Brasão Brazilian Steakhouse
San Antonio’s only locally owned churrascaria is a whimsical place, with fairytale floral arrangements and kooky Flying Spaghetti Monster light fixtures looming overhead. You probably won’t take much notice. Skewers of picanha, mozzarella-stuffed alcatra, and leg of lamb circle the room, luring patrons into a Pepé Le Pew haze. The salad bar is equally magical with salads, sides, and mounds of pão de queijo.
Chas Market & Kitchen
Sure, a sign reading “taco, hamburger, fish plate” doesn’t inspire any confidence that this East Side market has Korean barbecue bona fides. But the all-you-can-eat deal is a steal at $29.99. Charcoal grilled choices include beef bulgogi, short ribs, paper-thin brisket, and even baby octopus. Just don’t think of creating food waste. There’s a $15 charge for unfinished plates.

Dimassi’s Mediterranean Buffet
San Antonio’s sole remaining location of a Houston-based mini-chain cranks out more than 60 options for its daily spreads. Classics like dolmas, kabobs, and sumac chicken meat a spectacular array of dips like hummus, baba ghanouj, tzatziki, and garlicky toum. The best part? It’s impossible to run out of warm pita.
El Ceviche de Waldito
Where’s Waldito? Happily cooking so you can stuff your face with selections from the “Miami” buffet. The mix includes Puerto Rican, Cuban, and Peruvian cuisine like arroz con gandules, maduros, and slow-stewed black beans.

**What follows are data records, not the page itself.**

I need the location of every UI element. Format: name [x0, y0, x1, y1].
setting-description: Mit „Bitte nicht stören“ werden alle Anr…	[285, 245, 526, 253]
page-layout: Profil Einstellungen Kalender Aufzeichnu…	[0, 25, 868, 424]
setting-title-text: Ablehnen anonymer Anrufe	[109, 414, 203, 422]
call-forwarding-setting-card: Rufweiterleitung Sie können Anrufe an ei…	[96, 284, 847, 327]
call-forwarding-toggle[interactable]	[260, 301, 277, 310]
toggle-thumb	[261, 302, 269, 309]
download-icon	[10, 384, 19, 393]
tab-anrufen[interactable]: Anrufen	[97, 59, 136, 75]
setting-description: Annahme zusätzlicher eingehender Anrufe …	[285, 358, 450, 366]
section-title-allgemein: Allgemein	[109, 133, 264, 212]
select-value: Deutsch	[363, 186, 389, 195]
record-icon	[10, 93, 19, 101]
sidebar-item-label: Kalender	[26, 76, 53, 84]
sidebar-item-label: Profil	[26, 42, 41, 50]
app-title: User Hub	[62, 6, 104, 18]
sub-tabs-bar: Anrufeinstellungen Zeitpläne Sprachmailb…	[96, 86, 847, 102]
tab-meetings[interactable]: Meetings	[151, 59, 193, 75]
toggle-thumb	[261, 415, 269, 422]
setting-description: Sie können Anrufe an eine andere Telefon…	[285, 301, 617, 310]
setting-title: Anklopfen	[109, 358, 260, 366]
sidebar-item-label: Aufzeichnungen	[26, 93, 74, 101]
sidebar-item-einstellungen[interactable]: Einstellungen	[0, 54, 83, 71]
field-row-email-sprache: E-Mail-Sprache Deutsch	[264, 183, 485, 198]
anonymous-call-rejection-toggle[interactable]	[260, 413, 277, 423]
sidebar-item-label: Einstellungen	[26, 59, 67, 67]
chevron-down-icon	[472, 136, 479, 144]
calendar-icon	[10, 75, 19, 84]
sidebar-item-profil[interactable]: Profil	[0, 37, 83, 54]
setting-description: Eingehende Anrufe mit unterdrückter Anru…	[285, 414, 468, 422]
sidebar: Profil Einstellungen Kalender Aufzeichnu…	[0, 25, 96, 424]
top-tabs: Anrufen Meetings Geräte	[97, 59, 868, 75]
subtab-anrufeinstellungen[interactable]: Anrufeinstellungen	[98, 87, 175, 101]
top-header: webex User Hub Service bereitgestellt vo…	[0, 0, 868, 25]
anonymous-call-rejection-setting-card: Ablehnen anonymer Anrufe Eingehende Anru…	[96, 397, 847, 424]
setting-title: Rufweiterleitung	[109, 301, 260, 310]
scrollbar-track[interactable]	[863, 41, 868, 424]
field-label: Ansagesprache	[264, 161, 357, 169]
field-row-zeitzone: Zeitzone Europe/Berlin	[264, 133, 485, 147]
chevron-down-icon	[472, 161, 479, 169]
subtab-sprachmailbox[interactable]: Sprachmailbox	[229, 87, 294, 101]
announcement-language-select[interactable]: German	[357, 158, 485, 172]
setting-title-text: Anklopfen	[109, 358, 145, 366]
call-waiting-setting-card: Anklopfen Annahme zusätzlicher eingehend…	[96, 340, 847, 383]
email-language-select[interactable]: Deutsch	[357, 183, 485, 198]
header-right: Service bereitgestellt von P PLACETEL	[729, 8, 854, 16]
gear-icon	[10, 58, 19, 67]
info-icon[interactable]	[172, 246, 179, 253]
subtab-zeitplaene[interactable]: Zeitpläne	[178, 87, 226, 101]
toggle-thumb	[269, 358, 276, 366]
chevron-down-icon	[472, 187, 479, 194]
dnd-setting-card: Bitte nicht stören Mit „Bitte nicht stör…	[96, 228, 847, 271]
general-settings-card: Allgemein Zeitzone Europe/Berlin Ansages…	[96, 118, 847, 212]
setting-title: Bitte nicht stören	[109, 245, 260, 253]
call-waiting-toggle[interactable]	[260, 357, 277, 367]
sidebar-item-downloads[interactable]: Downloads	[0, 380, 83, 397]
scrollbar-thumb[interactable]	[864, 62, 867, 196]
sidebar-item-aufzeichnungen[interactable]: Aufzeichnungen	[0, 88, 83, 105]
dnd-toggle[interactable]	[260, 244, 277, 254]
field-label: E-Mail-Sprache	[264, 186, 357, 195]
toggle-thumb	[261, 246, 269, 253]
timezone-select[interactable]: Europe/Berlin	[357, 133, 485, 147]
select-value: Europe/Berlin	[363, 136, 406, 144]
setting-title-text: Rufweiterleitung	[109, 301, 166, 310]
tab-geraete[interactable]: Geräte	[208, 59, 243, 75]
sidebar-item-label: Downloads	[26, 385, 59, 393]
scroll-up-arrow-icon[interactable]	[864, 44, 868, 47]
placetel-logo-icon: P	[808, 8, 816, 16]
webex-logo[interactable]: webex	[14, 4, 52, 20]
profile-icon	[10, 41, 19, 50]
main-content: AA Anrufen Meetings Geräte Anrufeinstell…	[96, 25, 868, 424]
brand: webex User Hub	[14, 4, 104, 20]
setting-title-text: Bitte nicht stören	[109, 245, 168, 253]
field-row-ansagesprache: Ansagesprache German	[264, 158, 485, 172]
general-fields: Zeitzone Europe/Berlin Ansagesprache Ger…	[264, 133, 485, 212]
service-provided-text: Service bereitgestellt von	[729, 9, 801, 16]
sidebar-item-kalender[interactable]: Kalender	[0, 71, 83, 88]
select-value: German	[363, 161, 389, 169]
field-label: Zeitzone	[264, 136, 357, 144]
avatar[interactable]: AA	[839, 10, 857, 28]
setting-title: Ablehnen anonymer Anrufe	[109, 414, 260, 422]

Charmingly, a slate of awards and write-ups is framed on the cramped walls, a sort of scrapbook of Chef Waldo Castro’s culinary life.
King Buffet
Your eyes will always be bigger than your stomach at this massive North Side spot, which specializes in American-Chinese favorites like moo goo gai pan and kung pao chicken. That’s just the start to a massive feast that includes solid sushi rolls, Mongolian barbecue, seafood, and even salads. Eat it all in a glitzy dining room with blue lights, space-age lighting, and a little Las Vegas glitz.

Kumi
This newish place offers build-your-own ramen, steamed bao, and good-enough sushi, but guests come to feast like Neptune. The chafing dishes are overflowing with crab legs, mussels, crawfish, and plump prawns, but savvy diners head for the house specialty. The Cajun boils are a treat unto themselves, filled with corn and potatoes to soak up all that zippy butter.
Susie’s Lumpia House
Filipino cuisine might have created the world’s ultimate à volonté dish in lumpia; they’re thin enough to eat by the fistful, featherweight, and have a snap that never gets old, bite after bite. Susie’s weekend buffet is relatively small with just a few rotating choices like pork adobo and pancit canton, a stir-fried noodle dish. But say it with intention, “lumpia, lumpia, lumpia,” and make it an (almost) daily affirmation.
Tandoor Palace
This Northwest Side favorite delivers a dependable mix of North Indian classics and vegetarian fare in a setting that’s barely adorned. But what it lacks in ambience is made up for on the plate. The butter chicken is a popular starter dish, but dive deeper to find fragrant lamb vindaloo and earthy palak paneer. Ignore warnings not to fill up on bread. The clay oven garlic naan is worth loosening a few buttons.